Cultura
Medicina e ebraismo

Breve viaggio tra passato e presente con Rosanna Supino, presidente dell’Associazione Medica Ebraica

Il rapporto con la medicina nell’ebraismo ha origini antiche. Già nel Levitico si parla di quarantene per evitare il propagarsi del contagio di malattie infettive e di regole sociali per evitare la morte. E poi nel Medioevo si sviluppa un interessante relazione tra religione e scienza, volta a curare in modo efficiace. Maimonide infatti ha scritto un proprio giuramento, una sorta di aggiornamento di quello di Ippocrate. Perché considera alcuni principi inalienabili, come il dovere di curare e quello di farsi curare, rispettivamente del medico e del paziente. Si entra nel campo dell’etica, naturalmente. Ne abbiamo parlato con Rosanna Supino, presidente dell’Associazione Medica Ebraica.

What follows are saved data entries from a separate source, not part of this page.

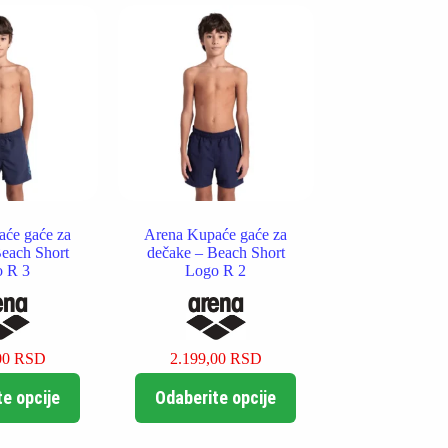
će gaće za
Arena Kupaće gaće za
each Short
dečake – Beach Short
 R 3
Logo R 2
00
RSD
2.199,00
RSD
Ovaj
Ovaj
e opcije
Odaberite opcije
proizvod
proizvod
ima
ima
više
više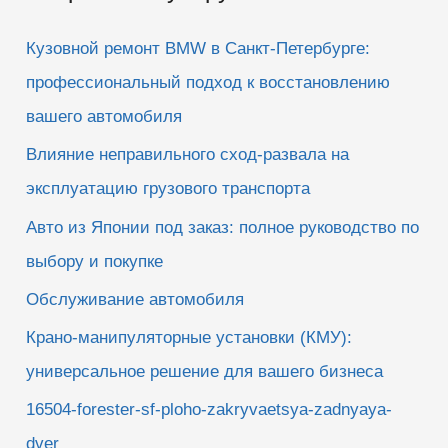
к
Кузовной ремонт BMW в Санкт-Петербурге:
:
профессиональный подход к восстановлению
вашего автомобиля
Влияние неправильного сход-развала на
эксплуатацию грузового транспорта
Авто из Японии под заказ: полное руководство по
выбору и покупке
Обслуживание автомобиля
Крано-манипуляторные установки (КМУ):
универсальное решение для вашего бизнеса
16504-forester-sf-ploho-zakryvaetsya-zadnyaya-
dver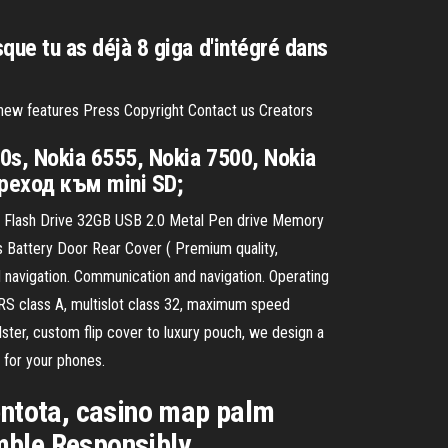
ue tu as déjà 8 giga d'intégré dans
new features Press Copyright Contact us Creators
0s, Nokia 6555, Nokia 7500, Nokia
преход към mini SD;
 Flash Drive 32GB USB 2.0 Metal Pen drive Memory
ttery Door Rear Cover ( Premium quality,
avigation. Communication and navigation. Operating
 class A, multislot class 32, maximum speed
ter, custom flip cover to luxury pouch, we design a
e for your phones.
bentota, casino map palm
mble Responsibly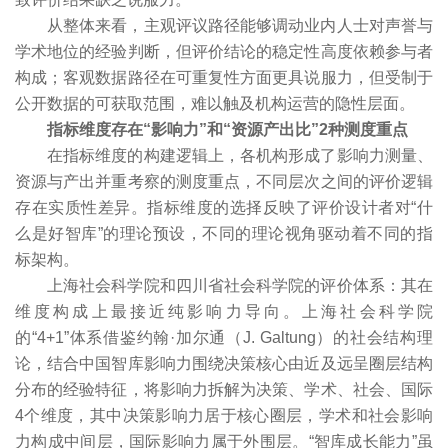
从整体来看，主观评议路径能够调动业内人士对声誉与
学术地位的经验判断，但评价结论的稳定性高度依赖参与者
构成；客观数据路径在可重复性方面更具说服力，但受制于
公开数据的可获取范围，难以触及机构运营的隐性层面。
指标维度存在“影响力”和“资源产出比”2种测度重点
在指标维度的构建逻辑上，各机构形成了影响力测量、
资源与产出并重考察的测度重点，不同层次之间的评价逻辑
存在实质性差异。指标维度的选择反映了评价设计者对“什
么是好智库”的理论预设，不同的理论视角驱动着不同的指
标架构。
上海社会科学院和四川省社会科学院的评价体系：其在
维度构成上最接近纯影响力导向。上海社会科学院
的“4+1”体系借鉴约翰·加尔通（J. Galtung）的社会结构理
论，结合中国智库影响力围绕决策核心由近及远呈圈层结构
分布的经验特征，将影响力拆解为决策、学术、社会、国际
4个维度，其中决策影响力居于核心圈层，学术和社会影响
力构成中间层，国际影响力属于外围层。“智库成长能力”虽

“L’isolamento è una delle prime cure previste nella medicina per l’ebraismo. Fa parte della storia del popolo ebraico e nel Levitico si trovano dettagliate descrizioni della lebbra e dello scolo, come di altre malattie contagiose della pelle che potrebbero anche proliferare nei tessuti o addirittura nelle abitazioni. Il malato dovrà recarsi dal sacerdote che farà la diagnosi e quindi somministrerà la cura: l’isolamento per sette giorni, prorogabili. Quindi la persona colpita dall’infezione dovrà poi sottoporsi a lavaggi e dovrà lavare le vesti o addirittura bruciarle. Ma sarà il sacerdote – medico, trascorsi i giorni di isolamento, a rivedere il paziente e stabilire come proseguire, prima di accordargli il rientro nella comunità”, spiega Supino.

L’approccio ebraico alla medicina in effetti si distingue da quello egizio, assiro e babilonese proprio per l’aspetto sociosanitario: il malato va guarito prima che faccia il suo ritorno alla vita comune, a salvaguardia degli altri. Come spiega Giorgio Cosmacini, studioso della storia della medicina, nonché medico, molte norme comportamentali ebraiche hanno una valenza igienico-sociale a scopo preventivo, dall’igiene personale alla pulizie delle abitazioni e delle città stesse. Qui poi, spiega sempre Cosmacini, c’erano regole precise anche nell’edificazione: oltre a considerare il terreno e le abitudini degli abitanti, si presta particolare attenzione al passaggio delle carovane con le merci: gli assembramenti sono da evitare in caso di epidemia…
“Siamo stati i primi, è vero. Anche solo la regola di lavarsi le mani così spesso, ha permesso di sopravvivere nei ghetti, dove le condizioni igieniche erano pessime. E abbiamo anche un altro primato: il medico ha l’obbligo di curare, ma il paziente ha l’obbligo di farsi curare. Cioè, il nostro corpo deve stare bene, va rispettato. Perché va rispettata la vita. Ma se una gravidanza è a rischio, per esempio, bisogna in tutti i modi salvare la madre, che è una vita certa, rispetto al feto. L’aborto è ammesso: entro 40 giorni il feto è considerato acqua. Lo stesso ragionamento vale per le malattie genetiche: è permesso non fare figli se la coppia è a rischio. Prima della genetica e delle indagini prenatali, c’era una forma di prevenzione sociale. Era il rabbino, infatti, a dare il benestare al matrimonio perché conosceva le rispettive famiglie e le loro malattie importanti così, in caso di situazioni a rischio, non dava il suo avallo”.

La considerazione del corpo, come spiega bene Laura Filippi, è intesa nell’ottica del rispetto della persona in quanto creatura nella quale è presente una scintilla divina. Ecco perché si arriva, nel Medioevo, alla figura del rabbino-medico.
“La sacralità della vita è alla base della medicina e dell’etica. Però bisogna vivere con dignità, non nel dolore e nella sofferenza: tutti i sedativi e gli antidolorifici che non portino alla morte sono ammessi. Come è ammesso il testamento biologico. n esso va indicato un delegato, che molti ritengono sia meglio se è il rabbino, perchè possa agire al nostro posto nel momento del bisogno Va fatto davanti al rabbino per nominarlo delegato nel momento del bisogno”.

E in questo momento così difficile a causa della pandemia da covid-19?
“Riusciamo a fare molto poco, purtroppo la situazione è incontrollabile. Ma tengo a sottolineare che agire sul senso di colpa, come spesso si legge in questi giorni, non ha senso, purtroppo le malattie si sviluppano per casualità”.